▶ **Instructions to follow**
From the data below, copy out every line in which the word "adresse" occurs.

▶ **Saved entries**
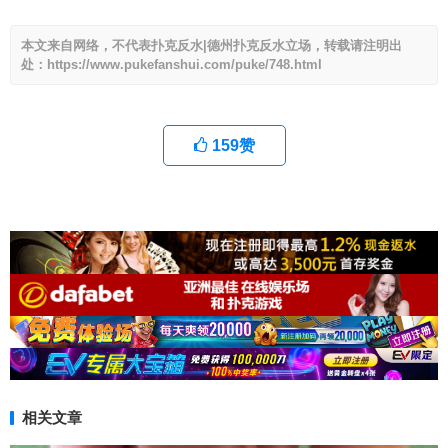
本文来自网络，不代表扑克反水|德州扑克反水立场，转载请注明出
处：https://www.pukefanshui.com/puke/748.html
159
赞
相关文章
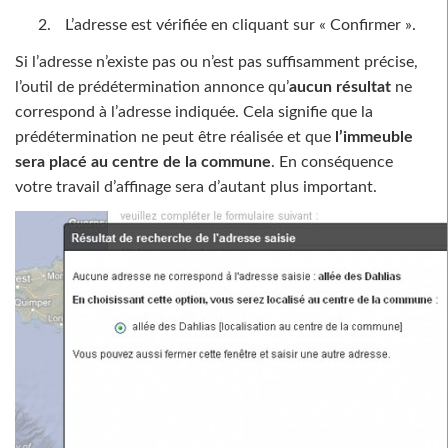
L’adresse est vérifiée en cliquant sur « Confirmer ».
Si l’adresse n’existe pas ou n’est pas suffisamment précise,
l’outil de prédétermination annonce qu’
aucun résultat
ne
correspond à l’adresse indiquée. Cela signifie que la
prédétermination ne peut être réalisée et que
l’immeuble
sera placé au centre de la commune
. En conséquence
votre travail d’affinage sera d’autant plus important.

▶ **Result**
L’adresse est vérifiée en cliquant sur « Confirmer ».
Si l’adresse n’existe pas ou n’est pas suffisamment précise,
correspond à l’adresse indiquée. Cela signifie que la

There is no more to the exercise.